W 2009 roku Mariusz Pudzianowski zadecydował, że ciężary zamieni na oktagon MMA. Wtedy szersza publiczność usłyszała o Konfrontacji Sztuk Walki (KSW), ponieważ jego pojedynek z Marcinem Najmanem na warszawskim Torwarze zrobił ogromny szum.
Po czternastu latach forma "Pudziana" jest nieco gorsza, ale trudno się dziwić. Ostatnimi czasy były mistrz świata strongman zanotował dwie porażki - z Mamedem Chalidowem oraz Arturem Szpilką. Pojawiły się różnorodne głosy na temat kariery Pudzianowskiego.
On sam rozwiał wszelkie wątpliwości na kanale Olimp Sport Nutrition na platformie Youtube. Jego kibice będą zadowoleni.

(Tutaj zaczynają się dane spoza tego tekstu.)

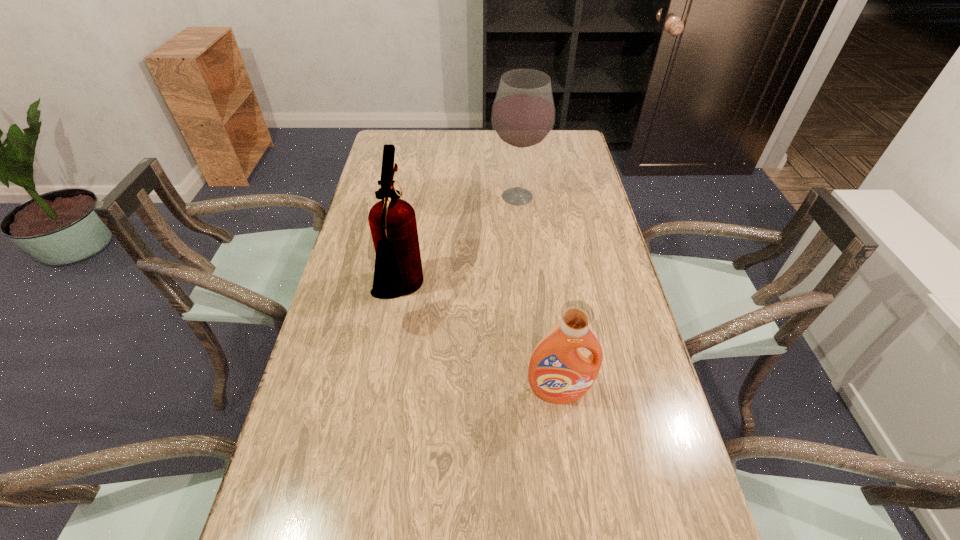 Locate an element on the screen. vacant region at the far edge is located at coordinates (511, 159).

In order to click on free space at the left edge of the desktop in this screenshot , I will do `click(324, 467)`.

This screenshot has height=540, width=960. I want to click on free space at the right edge of the desktop, so click(x=628, y=347).

This screenshot has height=540, width=960. Identify the location of vacant region at the far left corner of the desktop. (404, 159).

Where is `vacant space at the far right corner of the desktop`? vacant space at the far right corner of the desktop is located at coordinates (579, 154).

The height and width of the screenshot is (540, 960). Find the location of `empty space between the leftmost object and the detergent`. empty space between the leftmost object and the detergent is located at coordinates (480, 342).

Locate an element on the screen. The width and height of the screenshot is (960, 540). vacant space that is in between the nearest object and the second nearest object is located at coordinates (480, 342).

Where is `unoccupied position between the detergent and the alcohol`? This screenshot has height=540, width=960. unoccupied position between the detergent and the alcohol is located at coordinates (538, 294).

You are a GUI agent. You are given a task and a screenshot of the screen. Output one action in this format:
    pyautogui.click(x=<x>, y=<y>)
    Task: Click on the free space between the second farthest object and the detergent
    The width and height of the screenshot is (960, 540).
    Given the screenshot: What is the action you would take?
    pyautogui.click(x=480, y=342)

Locate an element on the screen. This screenshot has width=960, height=540. vacant space that is in between the second nearest object and the farthest object is located at coordinates (460, 245).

- Cały czas mam zapał, ale wiem, że nie żyje się wiecznie. W pewnym momencie trzeba powiedzieć sobie dosyć. Mimo że mógłbym to robić jeszcze pięć lat. Jeszcze trochę się pobawię, a potem nie wiem, co będę robił - powiedział.
- Wiem, że przez najbliższe dwa lata będę jeszcze wchodził do klatki. A potem będę myślał, co dalej. Chce mi się tak samo, jak 20 lat temu. Jest ten sam zapał - podsumował 46-letni zawodnik KSW.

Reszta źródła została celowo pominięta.